Vendre l’amour
【第981回】 愛を売り込む
Chaque matin, je lis un peu de L’essence de l’Aiki ou de Takemusu Aiki. Une fois que j’ai terminé L’essence de l’Aiki, je passe à Takemusu Aiki, puis de nouveau à L’essence de l’Aiki... ainsi de suite. Je ne sais plus combien de fois je les ai lus. Grâce à cela, j’ai commencé à mieux les comprendre. À propos, dans le contexte de l’aikido, comprendre signifie non seulement comprendre intellectuellement, mais aussi être capable d’exprimer cette compréhension à travers la technique. Si cela ne peut pas être exprimé par la technique, alors cela n’a pas encore été compris.
Ce matin, le passage de L’essence de l’Aiki que j’ai lu avait pour titre « Le monde appartient à ceux qui sont dénués de désir », mais c’est le passage suivant qui a fait réagir mon corps. Une réaction du type : « C’est merveilleux, c’est important ».
« Le monde entier a pour fondement l’économie. Ce n’est que lorsque l’économie est stable que la voie peut s’ouvrir. L’économie de notre pays est une seule et même chose que l’esprit et la matière. Au Japon, c’est "vendre" qui vient en premier, et au Japon, on vend toujours "la sincérité", on vend "l’amour". Même dans les arts martiaux, on commence par vendre l’amour, et l’on appelle le cœur des gens. »
Autrement dit, il faut avant tout que l’économie soit stable. En particulier, l’économie du Japon, mais aussi celle de l’individu (ou de la famille). Si l’économie n’est pas stable, on ne peut même pas s’entraîner à l’aikido. Il faut donc avant tout s’efforcer de stabiliser son économie. Ce n’est qu’une fois cette stabilité atteinte qu’on peut se concentrer sur la pratique.
Ensuite, il est à nouveau question d’économie, mais dans le sens où l’économie (les affaires) doit être une union entre l’esprit et la matière. Il ne s’agit pas simplement de vendre des choses matérielles, mais de vendre des choses accompagnées d’un esprit juste. Si l’on vend uniquement pour gagner de l’argent, cela revient à une économie (ou des affaires) fondé uniquement sur la matière, dépourvu d’esprit. Il est désolant que cette tendance soit aujourd’hui si répandue.
Cet esprit, c’est la sincérité et l’amour. La sincérité et l’amour signifient un esprit qui se place du point de vue de l’acheteur, dans le but de lui apporter joie et satisfaction. Il s’agit de vendre un produit en pensant : « Si j’offre cela, cela rendra sûrement l’autre heureux. » On reçoit alors de l’argent (la matière) en échange de cette sincérité et de cet amour que l’on a proposés. L’acheteur est satisfait, le vendeur aussi : c’est une situation gagnant-gagnant.
La question importante vient ensuite :
« Même dans les arts martiaux, on commence par vendre l’amour, et l’on appelle le cœur des gens. »
Que signifie cette idée, dans la pratique martiale en binôme, lorsqu’on applique une technique à l’autre ? Comment "vendre l’amour" et "appeler le cœur de l’autre" dans ce contexte ? C’est ce que je vais essayer de décomposer et examiner point par point.
"Vendre l’amour" signifie, dans l’économie (les affaires), d’abord proposer quelque chose en priorité. Ce que l’on propose en premier, c’est l’amour et la sincérité. Cela signifie utiliser les techniques avec amour et sincérité. Alors, qu’est-ce que l’amour et la sincérité dans les arts martiaux ?

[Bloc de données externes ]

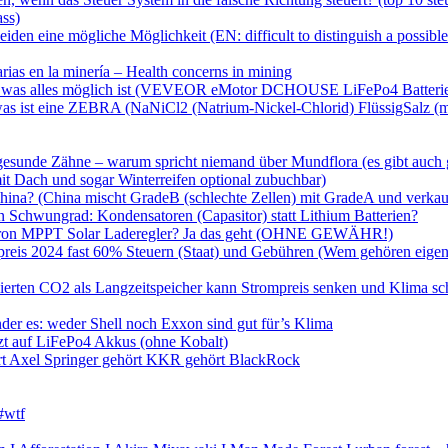
ass)
den eine mögliche Möglichkeit (EN: difficult to distinguish a possibl
ias en la minería – Health concerns in mining
e bike was alles möglich ist (VEVEOR eMotor DCHOUSE LiFePo4 Batter
was ist eine ZEBRA (NaNiCl2 (Natrium-Nickel-Chlorid) FlüssigSalz (mo
gesunde Zähne – warum spricht niemand über Mundflora (es gibt auch 
mit Dach und sogar Winterreifen optional zubuchbar)
China? (China mischt GradeB (schlechte Zellen) mit GradeA und verkauf
Schwungrad: Kondensatoren (Capasitor) statt Lithium Batterien?
Victron MPPT Solar Laderegler? Ja das geht (OHNE GEWÄHR!)
mpreis 2024 fast 60% Steuern (Staat) und Gebühren (Wem gehören ei
erten CO2 als Langzeitspeicher kann Strompreis senken und Klima s
er es: weder Shell noch Exxon sind gut für’s Klima
tzt auf LiFePo4 Akkus (ohne Kobalt)
t Axel Springer gehört KKR gehört BlackRock
#wtf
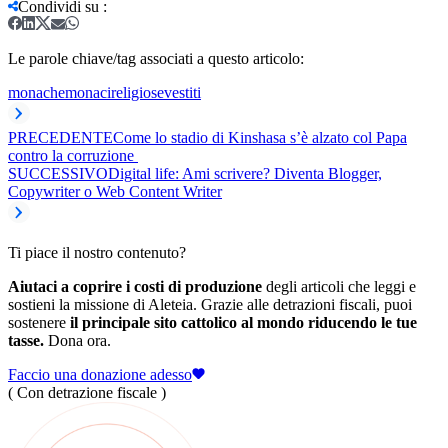
Condividi su
:
Le parole chiave/tag associati a questo articolo:
monache
monaci
religiose
vestiti
PRECEDENTE
Come lo stadio di Kinshasa s’è alzato col Papa
contro la corruzione
SUCCESSIVO
Digital life: Ami scrivere? Diventa Blogger,
Copywriter o Web Content Writer
Ti piace il nostro contenuto?
Aiutaci a coprire i costi di produzione
degli articoli che leggi e
sostieni la missione di Aleteia. Grazie alle detrazioni fiscali, puoi
sostenere
il principale sito cattolico al mondo riducendo le tue
tasse.
Dona ora.
Faccio una donazione adesso
( Con detrazione fiscale )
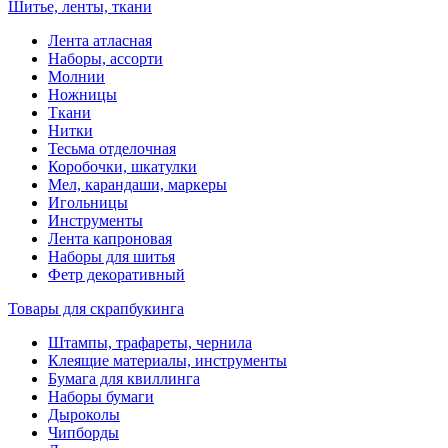
Шитье, ленты, ткани
Лента атласная
Наборы, ассорти
Молнии
Ножницы
Ткани
Нитки
Тесьма отделочная
Коробочки, шкатулки
Мел, карандаши, маркеры
Игольницы
Инструменты
Лента капроновая
Наборы для шитья
Фетр декоративный
Товары для скрапбукинга
Штампы, трафареты, чернила
Клеящие материалы, инструменты
Бумага для квиллинга
Наборы бумаги
Дыроколы
Чипборды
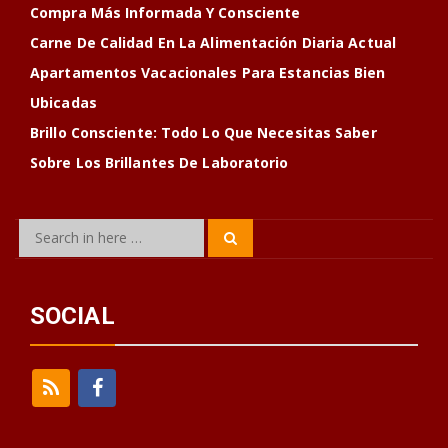
Compra Más Informada Y Consciente
Carne De Calidad En La Alimentación Diaria Actual
Apartamentos Vacacionales Para Estancias Bien
Ubicadas
Brillo Consciente: Todo Lo Que Necesitas Saber
Sobre Los Brillantes De Laboratorio
Search
Search
for:
SOCIAL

L’amour, je le comprends comme l’amour universel. C’est l’esprit de la création, du développement et de l’harmonie universels, un amour accordé sans distinction à toutes les choses de l’univers. Les êtres humains ont pour mission d’aider à la construction du paradis terrestre par la création et le développement, et c’est pourquoi ils peuvent entrer en résonance avec l’amour universel. En s’unissant à l’univers, on vend cet amour à travers les techniques.
Par ailleurs, la sincérité est, selon moi, la vérité. C’est l’ordre des choses dans l’univers, les lois universelles. Utiliser les techniques selon ces lois, c’est "vendre la sincérité".

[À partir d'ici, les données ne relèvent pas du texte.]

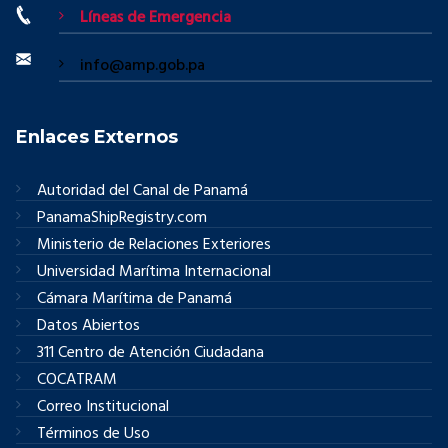
Líneas de Emergencia
info@amp.gob.pa
Enlaces Externos
Autoridad del Canal de Panamá
PanamaShipRegistry.com
Ministerio de Relaciones Exteriores
Universidad Marítima Internacional
Cámara Marítima de Panamá
Datos Abiertos
311 Centro de Atención Ciudadana
COCATRAM
Correo Institucional
Términos de Uso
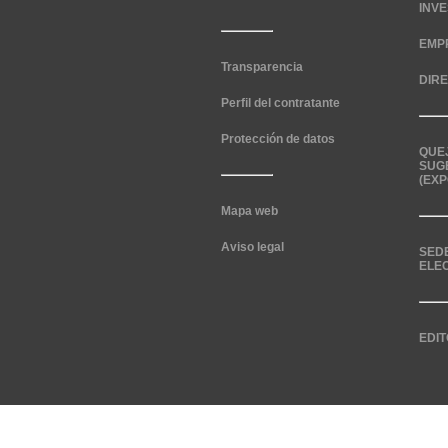
INV
EMP
Transparencia
DIR
Perfil del contratante
Protección de datos
QUE
SUG
(EXP
Mapa web
Aviso legal
SED
ELE
EDIT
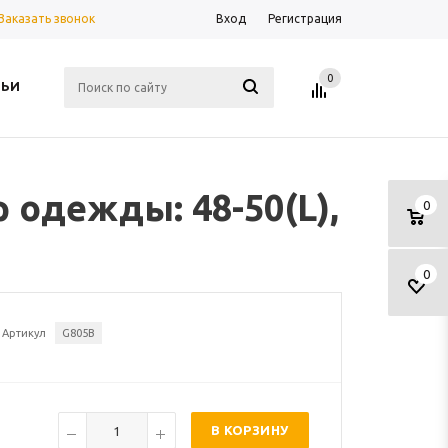
Заказать звонок
Вход
Регистрация
0
ТЬИ
 одежды: 48-50(L),
0
0
Артикул
G805B
В КОРЗИНУ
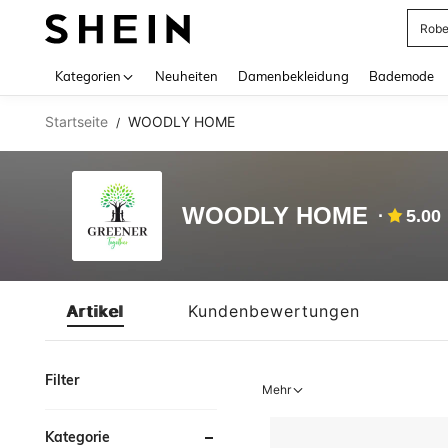
Rob
Use up 
Kategorien
Neuheiten
Damenbekleidung
Bademode
Startseite
WOODLY HOME
/
WOODLY HOME
5.00
Artikel
Kundenbewertungen
Filter
Mehr
Kategorie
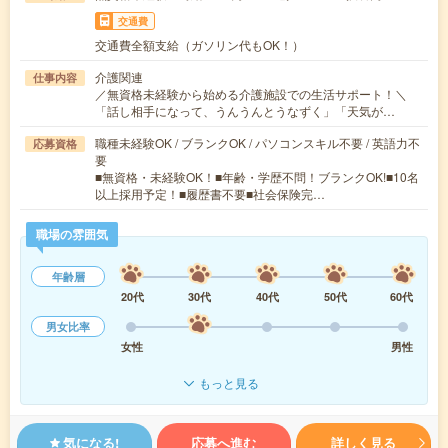
交通費
交通費全額支給（ガソリン代もOK！）
介護関連
仕事内容
／無資格未経験から始める介護施設での生活サポート！＼
「話し相手になって、うんうんとうなずく」「天気が…
職種未経験OK / ブランクOK / パソコンスキル不要 / 英語力不
応募資格
要
■無資格・未経験OK！■年齢・学歴不問！ブランクOK!■10名
以上採用予定！■履歴書不要■社会保険完…
職場の雰囲気
年齢層
20代
30代
40代
50代
60代
男女比率
女性
男性
もっと見る
気になる!
応募へ進む
詳しく見る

En transmettant cet amour et cette sincérité par les techniques, la pratique devient un moyen, pour les deux parties, de contribuer à la construction du paradis, tant sur terre que dans l’univers. L’autre personne entre en résonance avec l’amour et la sincérité exprimés par les techniques, et les suit naturellement. C’est ce qu’on appelle, selon moi, "appeler le cœur de l’autre".